Published on: 2023-07-13
yen bulls in dismay
The yen climbs its strongest in a month though predictions that the currency was poised for a 10% rally as Japan reassessed its ultra-dovish monetary policy have yet to pan out.
Yen bulls finally see some sighs that the tide of depreciation is turned back. Some investors increasingly pin their hopes on the start of a global recession which would likely underpin the haven currency.
They were caught on the wrong foot despite several reasons to stay long. Japanese companies started to raise wages; other central banks were expected to cut rates on slowing growth.
Instead, the yen slipped back towards the levels that had prompted intervention in October, while the Fed has continued raising interest rates to try to control inflation.
However, the yen was up around 3% this month, one of the best performers among its G10 peers It strengthened past the key psychological 140 level on Wednesday in a five-day winning streak.
Dollar-yen risk reversals over the next six and 12 months have stayed within negative territory since November, indicating that options traders are also expecting the pair to drop.
Dollar staggers
Hedge funds have swung to an overall bearish dollar bet for the first time since March on a wager the Federal Reserve is finally approaching the end of its interest-rate hiking cycle.
Leveraged investors flipped to a net short position on the dollar of 20,091 contracts in the week through July 7, according to data from the CFTC. They were long by a net 5,196 contracts a week earlier.
U.S. consumer prices index increased 3% in June from a year ago, the lowest level since March 2021, boosting the confidence of dollar bears betting the central bank will start easing policy sooner rather than later.
The Bloomberg Dollar Spot Index slumped to a 15-month low after the report, with the gauge now down over 11% from a September peak.
The yen is seen as a prime beneficiary with bulls seeing catalysts from fears of a U.S. recession to narrowing yield differentials to speculation the BOJ may tweak its ultra-loose policy in the coming months.

Wall Street remain unconvinced
UBS Global Wealth Management sees timing a U.S. recession as now key to the yen’s performance.
While the Swiss money manager has trimmed its forecast, Dominic Schnider — head of global foreign exchange and commodities — remains bullish, expecting the Japanese currency will finish 2023 more than 9% stronger at 128 per dollar.
‘Having long-yen exposure also acts as a risk-off hedge in a portfolio context should renewed financial market stress emerge,’ he said, pointing to a March bounce in the yen as a handful of U.S. regional banks crashed.

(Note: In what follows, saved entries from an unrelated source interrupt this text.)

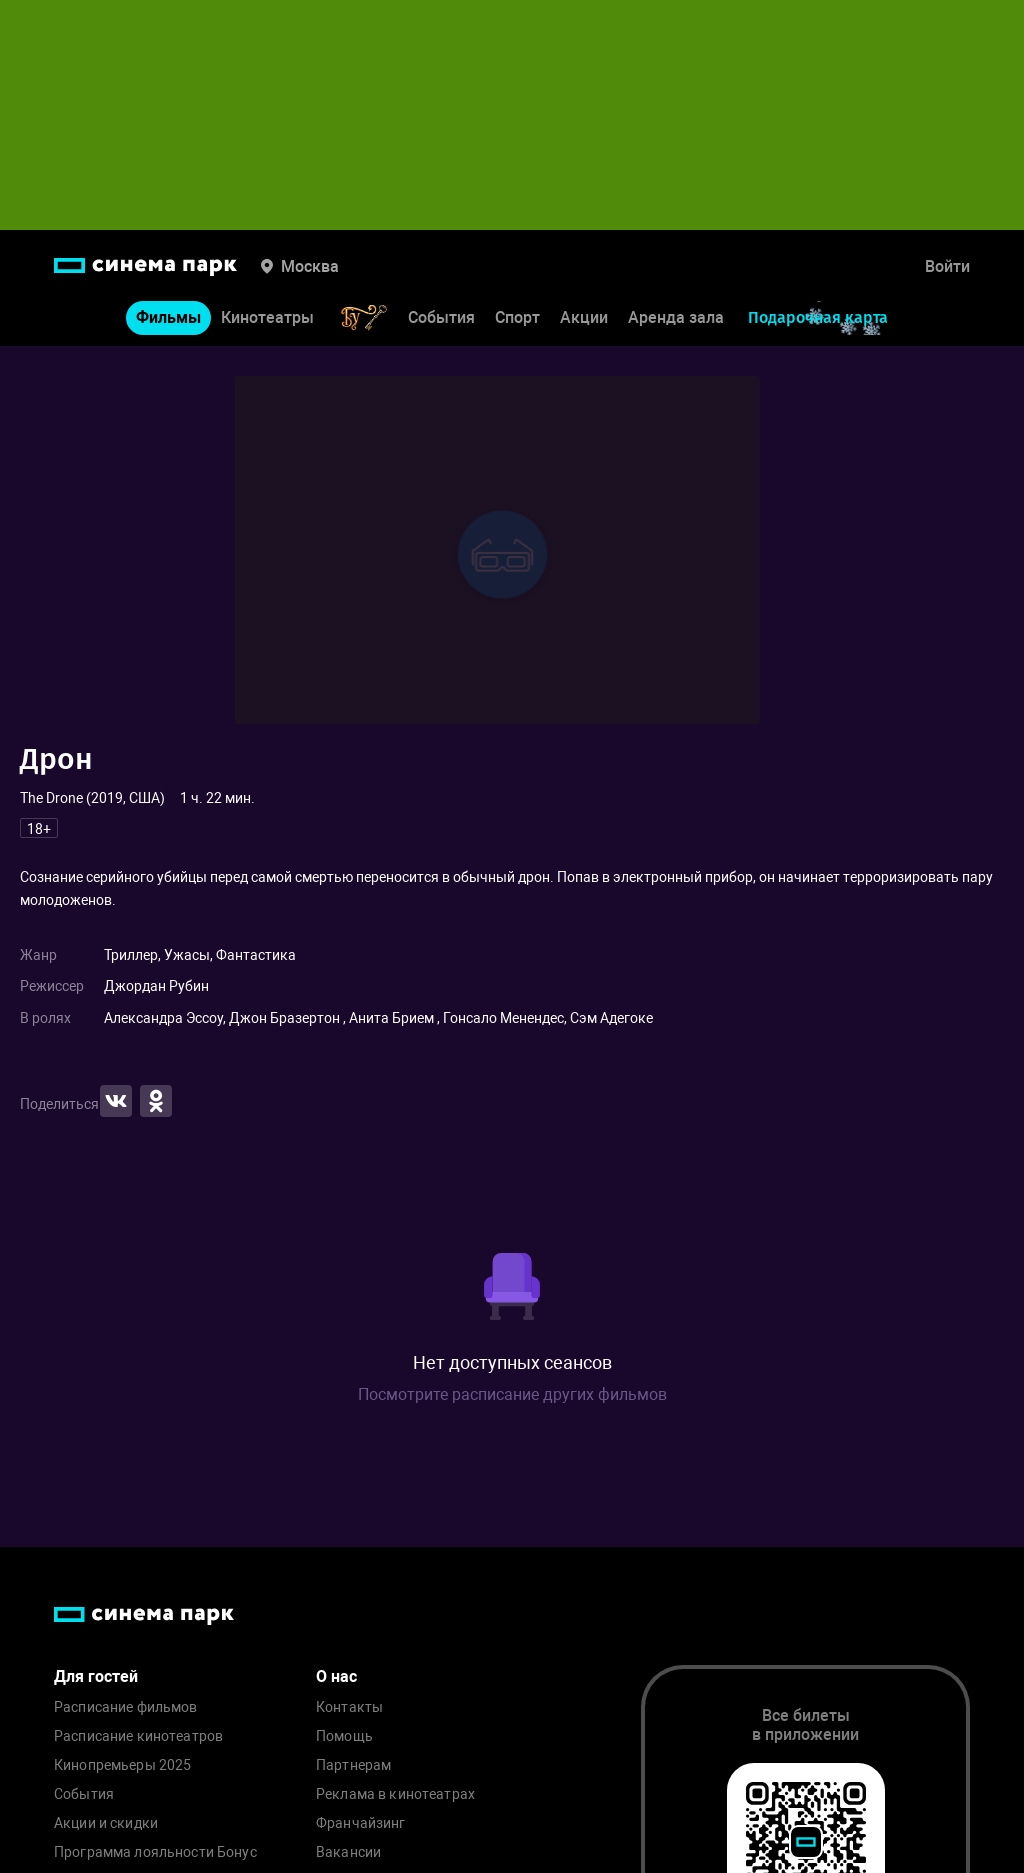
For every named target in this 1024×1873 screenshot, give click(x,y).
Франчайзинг (361, 1823)
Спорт (517, 317)
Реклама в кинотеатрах (395, 1794)
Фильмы (168, 317)
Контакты (349, 1707)
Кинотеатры (267, 317)
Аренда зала (676, 317)
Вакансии (348, 1852)
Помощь (344, 1736)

Capital Economics has also stood by a call for yen strength, with a year-end target of 130. The firm expects safe assets to regain lost ground in the second half as developed economies tip into recession and the appetite for risk sours.
Still, asset managers added to their bets against the yen last week, boosting such wagers to the highest this year, and leveraged funds also increased their short positions.
Among those who are sceptical of the yen’s rally, JPMorgan revised its dollar-yen target by year-end to 152 from 142, implying a 7.5% depreciation.
Economists surveyed by Bloomberg forecast dollar-yen at 135 in six months, while the forwards market points to a more moderate path of appreciation.